Mme Martin rédige son testament en léguant « ma maison de campagne » à son fils. Or, quelques mois auparavant elle avait vendu cette maison à un acheteur. Au décès de Mme Martin, le legs de la maison est nul : le fils ne devient pas propriétaire de la maison parce qu’elle n’appartenait plus à sa mère au moment du décès.
- Le legs porte uniquement sur des biens appartenant au testateur au moment de son décès ; s’il s’agit d’un bien d’autrui, le legs est nul.
- La nullité du legs vaut même si le testateur ignorait ou croyait à tort être propriétaire du bien.
- La nullité signifie que le légataire ne reçoit rien par le biais de ce legs ; le tiers propriétaire conserve son droit sur le bien.
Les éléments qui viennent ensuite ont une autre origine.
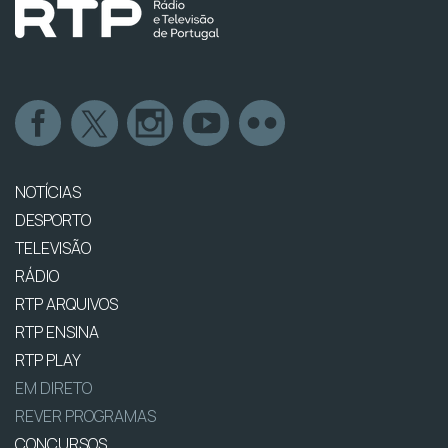
NOTÍCIAS
DESPORTO
TELEVISÃO
RÁDIO
RTP ARQUIVOS
RTP ENSINA
RTP PLAY
EM DIRETO
REVER PROGRAMAS
CONCURSOS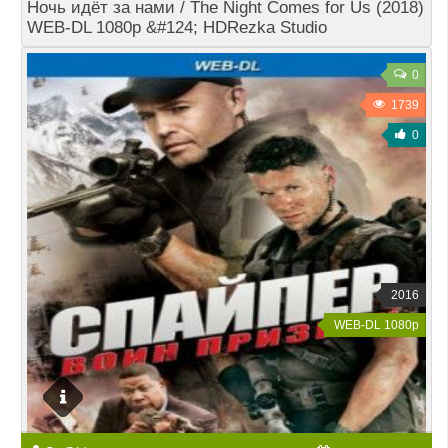
Ночь идёт за нами / The Night Comes for Us (2018)
WEB-DL 1080p &#124; HDRezka Studio
0
1739
0
2016
WEB-DL 1080p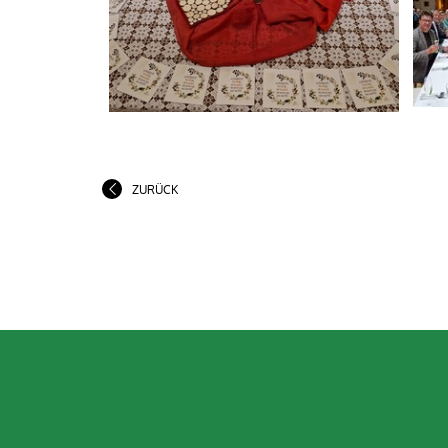
ZURÜCK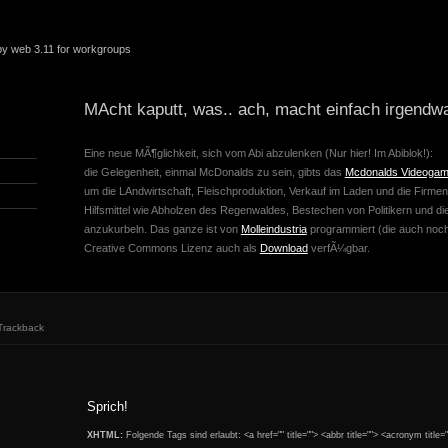
 by web 3.11 for workgroups
MAcht kaputt, was.. ach, macht einfach irgendw
Eine neue MÃ¶glichkeit, sich vom Abi abzulenken (Nur hier! Im Abiblok!):
die Gelegenheit, einmal McDonalds zu sein, gibts das
Mcdonalds Videoga
um die LAndwirtschaft, Fleischproduktion, Verkauf im Laden und die Firm
Hilfsmittel wie Abholzen des Regenwaldes, Bestechen von Politikern und di
anzukurbeln. Das ganze ist von
Molleindustria
programmiert (die auch noch 
Creative Commons Lizenz auch als
Download
verfÃ¼gbar.
Trackback
Sprich!
XHTML:
Folgende Tags sind erlaubt: <a href="" title=""> <abbr title=""> <acronym title=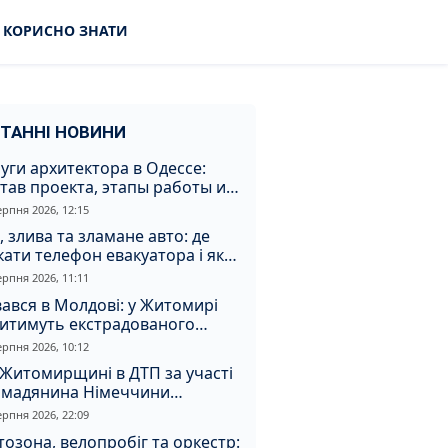
КОРИСНО ЗНАТИ
ТАННІ НОВИНИ
уги архитектора в Одессе:
тав проекта, этапы работы и
оимость
ерпня 2026, 12:15
, злива та зламане авто: де
ати телефон евакуатора і як
натрапити на аферистів
ерпня 2026, 11:11
ався в Молдові: у Житомирі
дитимуть екстрадованого
земця за сурогатний спирт і
ерпня 2026, 10:12
дмивання грошей
Житомирщині в ДТП за участі
омадянина Німеччини
страждали двоє людей
ерпня 2026, 22:09
озона, велопробіг та оркестр: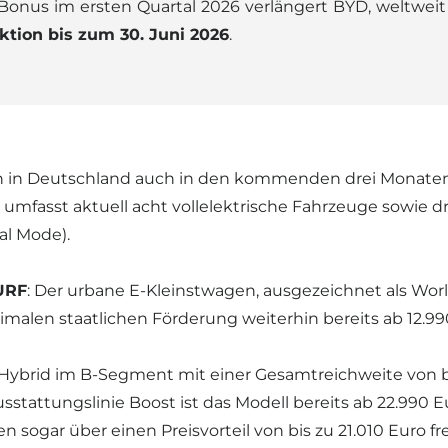
onus im ersten Quartal 2026 verlängert BYD, weltweit gr
ktion bis zum 30. Juni 2026
.
 in Deutschland auch in den kommenden drei Monaten 
umfasst aktuell acht vollelektrische Fahrzeuge sowie dr
l Mode).
URF
: Der urbane E-Kleinstwagen, ausgezeichnet als World
len staatlichen Förderung weiterhin bereits ab 12.990 E
n-Hybrid im B-Segment mit einer Gesamtreichweite von b
usstattungslinie Boost ist das Modell bereits ab 22.990 
sogar über einen Preisvorteil von bis zu 21.010 Euro fr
- Si l’objet du legs existe mais appartient à un tiers, le transfert de propriété ne peut se faire que par un acte distinct (par exemple une vente ou une donation) consenti par le véritable propriétaire.
- Il appartient à l’exécutant testamentaire ou aux héritiers de constater la nullité et de répartir la succession en tenant compte de ce legs inexistant.
- La règle protège la sécurité juridique de la propriété : un testament ne peut pas déposséder une personne qui détient légitimement le bien.